Staving Off Economic Decline: The Urgent Crisis of Aging Business Owners in Japan

2023-07-25 04:22:21

At 82, Kiyoshi Hashimoto is well past retirement age. But he still hasn’t found a successor or buyer for the business he founded nearly 40 years ago, although it retains loyal customers.

His problem is far from an exception in Japan, whose economy is suffering from a world-record demographic decline: more than 29% of the national population is already aged 65 and over.

The country is on the verge of an “era of mass shutdowns”, predicts Shigenobu Abe of Teikoku Databank, a firm specializing in bankruptcy data.

According to a 2019 government report, 1.27 million Japanese business owners with fewer than 300 employees will be 70 or older by 2025 and will have no successors.

This situation might eliminate 6.5 million jobs and amputate the national economy by 22,000 billion yen (140 billion euros), according to the same study.

Loss of know-how

As elsewhere in the world, Japanese SMEs are usually passed on within the owner’s family or to trusted employees.

But the country’s prolonged economic stagnation for three decades has made small businesses unattractive to young people, and those in rural areas even less so.

Another aggravating factor is that some elderly Japanese entrepreneurs consider it shameful to have to sell their company to someone outside their family. Some prefer to liquidate everything when they retire.

The government is trying to respond with various financial incentives to encourage business sales, and private companies are also helping sellers meet potential investors.

One of these specialist companies, BATONZ, mediates more than 1,000 business resales per year. But this only affects a tiny fraction of the people who need it, underlines its president Yuichi Kamise.

Waves of closures of SMEs will lead to the loss of technical know-how, unique services or original cooking recipes in the case of restaurants, warns Mr.
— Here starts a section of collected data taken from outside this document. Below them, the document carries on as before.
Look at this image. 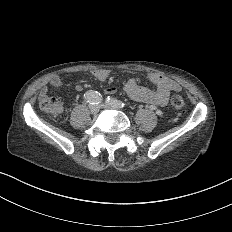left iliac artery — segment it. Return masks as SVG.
<instances>
[{"label": "left iliac artery", "instance_id": "1", "mask_svg": "<svg viewBox=\"0 0 232 232\" xmlns=\"http://www.w3.org/2000/svg\"><path fill=\"white\" fill-rule=\"evenodd\" d=\"M106 104L116 109H124L127 106L124 102L110 97L106 99Z\"/></svg>", "mask_w": 232, "mask_h": 232}]
</instances>
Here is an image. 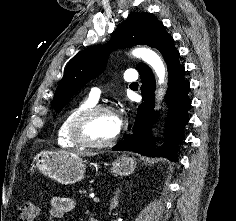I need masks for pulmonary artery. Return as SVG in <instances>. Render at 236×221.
<instances>
[{"instance_id":"pulmonary-artery-1","label":"pulmonary artery","mask_w":236,"mask_h":221,"mask_svg":"<svg viewBox=\"0 0 236 221\" xmlns=\"http://www.w3.org/2000/svg\"><path fill=\"white\" fill-rule=\"evenodd\" d=\"M123 79L125 82L132 83L137 80V76L135 75L134 71L129 70L124 73ZM100 94H101V90L99 88H93L90 92V97L94 101H97L100 97Z\"/></svg>"}]
</instances>
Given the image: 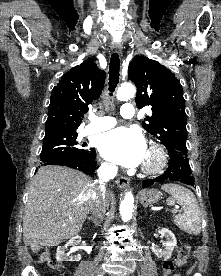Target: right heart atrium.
<instances>
[{
	"instance_id": "obj_1",
	"label": "right heart atrium",
	"mask_w": 221,
	"mask_h": 276,
	"mask_svg": "<svg viewBox=\"0 0 221 276\" xmlns=\"http://www.w3.org/2000/svg\"><path fill=\"white\" fill-rule=\"evenodd\" d=\"M102 168H103L104 170L108 171V172H112V171H113V167L110 166V165H108V164H106V163H103V164H102Z\"/></svg>"
}]
</instances>
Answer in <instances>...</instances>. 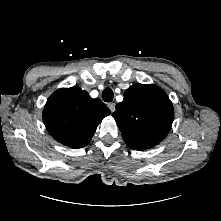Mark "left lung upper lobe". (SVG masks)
I'll use <instances>...</instances> for the list:
<instances>
[{"label": "left lung upper lobe", "mask_w": 221, "mask_h": 221, "mask_svg": "<svg viewBox=\"0 0 221 221\" xmlns=\"http://www.w3.org/2000/svg\"><path fill=\"white\" fill-rule=\"evenodd\" d=\"M125 143L145 150L160 143L170 131L174 110L167 94L156 85L134 84L112 114Z\"/></svg>", "instance_id": "5c2ea615"}]
</instances>
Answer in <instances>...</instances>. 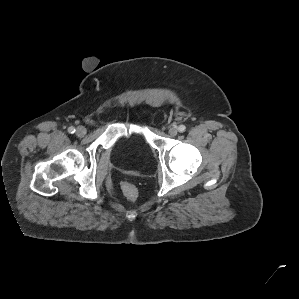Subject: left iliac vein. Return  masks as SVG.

Kamise.

“I think it will deal a serious blow to Japanese culture and the attractiveness of Japan as a tourist destination,” he said.
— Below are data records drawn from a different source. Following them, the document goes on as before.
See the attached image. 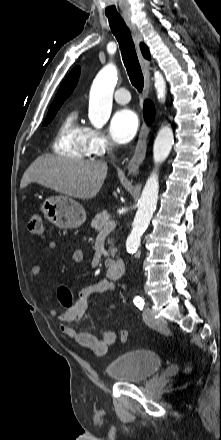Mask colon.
Returning <instances> with one entry per match:
<instances>
[{"instance_id": "1", "label": "colon", "mask_w": 221, "mask_h": 440, "mask_svg": "<svg viewBox=\"0 0 221 440\" xmlns=\"http://www.w3.org/2000/svg\"><path fill=\"white\" fill-rule=\"evenodd\" d=\"M28 229L33 235L39 238L43 239L46 236L43 219L40 214H33L30 217L28 222ZM57 295L65 306L63 312L66 315H69L72 312V309L69 306L74 307L76 305L75 297H71L70 290L65 285H61L58 287ZM114 329L118 332L119 339H121L123 342H126L129 337L128 330H124L122 324L120 323L115 324Z\"/></svg>"}]
</instances>
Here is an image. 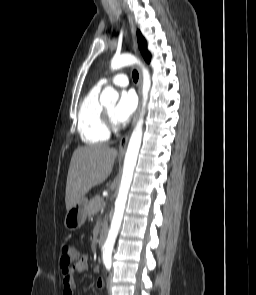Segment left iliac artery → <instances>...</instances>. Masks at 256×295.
<instances>
[{"label": "left iliac artery", "mask_w": 256, "mask_h": 295, "mask_svg": "<svg viewBox=\"0 0 256 295\" xmlns=\"http://www.w3.org/2000/svg\"><path fill=\"white\" fill-rule=\"evenodd\" d=\"M105 266H106V269L109 271L111 268V262H106Z\"/></svg>", "instance_id": "1"}]
</instances>
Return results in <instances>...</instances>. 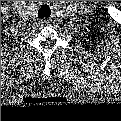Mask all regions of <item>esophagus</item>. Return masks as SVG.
<instances>
[{
	"instance_id": "34e87169",
	"label": "esophagus",
	"mask_w": 121,
	"mask_h": 121,
	"mask_svg": "<svg viewBox=\"0 0 121 121\" xmlns=\"http://www.w3.org/2000/svg\"><path fill=\"white\" fill-rule=\"evenodd\" d=\"M43 23L49 24V21L48 20H43Z\"/></svg>"
}]
</instances>
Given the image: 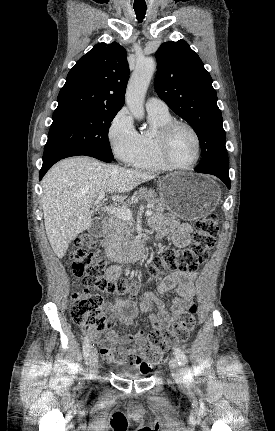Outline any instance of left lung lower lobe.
Masks as SVG:
<instances>
[{
    "instance_id": "0a47b994",
    "label": "left lung lower lobe",
    "mask_w": 275,
    "mask_h": 431,
    "mask_svg": "<svg viewBox=\"0 0 275 431\" xmlns=\"http://www.w3.org/2000/svg\"><path fill=\"white\" fill-rule=\"evenodd\" d=\"M197 171V170H196ZM197 172H201V173H206V174H212L217 176L218 178H220L225 184L226 186L230 189V178H229V173L227 172H217V171H210V170H201V171H197Z\"/></svg>"
}]
</instances>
Hidden nuggets or zombie companies

Others, on the contrary, think that it is a unique opportunity to sort out the small companies with value and those kept artificially alive thanks to subsidies.

“There will always be buyers for firms” with “unique skills” and quality staff, says Hiroshi Miyaji, 50, owner of a logistics group founded by his grandfather and who has bought other companies, such as a small family road freight company.

The glut of small businesses to take over can also be a boon for young entrepreneurs, like Rikuo Morimoto, a 28-year-old chef.

“I thought I might only afford a food truck or a small bar,” he told AFP.

Prevented by the Covid-19 pandemic from going to study in Italy, the young man cheaply bought a 40-year-old Italian restaurant in Tokyo. He kept the decor, the furniture and a lot of the old clientele, while offering his own menu.

But for his part, Kiyoshi Hashimoto is still looking for a solution for the future of his machine tool factory, following trying in vain to prepare three successors.

“It would all go to the scrapyard if I were to close now,” he says amid the workbenches, drill tables and parts storage cabinets in his factory.

“I’m just waiting for someone to come along and make use of it all.”